BACKGROUND: MR W is a 48-year-old lorry driver and attends his GP, Dr B, for a medical test. He is required by the DVLA to undergo regular health checks in order to retain his HGV licence. As part of the consultation, Dr B carries out a visual acuity test, measured on the Snellen scale. She records a score of 6/9 in each eye (uncorrected) on Mr W’s DVLA form and concludes the consultation with no further advice.
Five weeks later, the practice receives a letter from solicitors acting on behalf of Mr W stating that the visual acuity scores provided by Dr B did not meet the minimum standards set by the DVLA. This lead to his HGV licence being revoked, leaving him unable to work. The letter states that Mr W later had his vision tested at a high street optician, but this time while wearing glasses. The subsequent score did meet the DVLA standards and he successfully reapplied for his licence.
Dr B is accused of failing to fully explain the consequences of the patient’s test scores and she is held responsible for his loss of income during the period his licence was revoked.

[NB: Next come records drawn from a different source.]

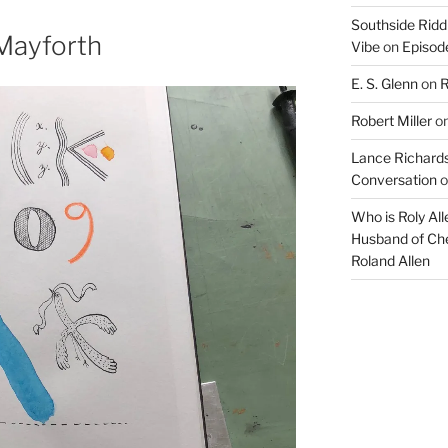
increase
Southside Ridd
or
Mayforth
Vibe
on
Episode
decrease
E. S. Glenn
on
R
volume.
Robert Miller
o
Lance Richards
Conversation
o
Who is Roly Al
Husband of Che
Roland Allen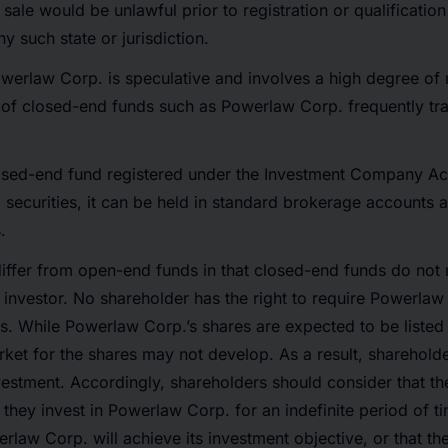
or sale would be unlawful prior to registration or qualificatio
ny such state or jurisdiction.
werlaw Corp. is speculative and involves a high degree of r
s of closed-end funds such as Powerlaw Corp. frequently tra
losed-end fund registered under the Investment Company Act
 securities, it can be held in standard brokerage accounts a
.
iffer from open-end funds in that closed-end funds do not 
n investor. No shareholder has the right to require Powerla
ares. While Powerlaw Corp.’s shares are expected to be liste
rket for the shares may not develop. As a result, sharehold
investment. Accordingly, shareholders should consider that 
 they invest in Powerlaw Corp. for an indefinite period of t
rlaw Corp. will achieve its investment objective, or that t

ANALYSIS/OUTCOME: Dr B contacts MDDUS for assistance and admits that she may not have carried out the test correctly. In discussion with a medical adviser, she explains that she conducted the test in a dark room and accepts she should have advised the patient to wear his glasses to ensure he met the minimum standard, as per DVLA guidance. She also accepts that she should have explicitly advised the patient regarding his sub-standard test results before concluding the consultation.
In agreement with Dr B, MDDUS settles the case by paying a small sum of compensation for Mr W’s lost earnings.
- Be mindful of the practical consequences of patient health test results.
- Ensure the consequences of results are fully explained, particularly in regard to potential negative impacts.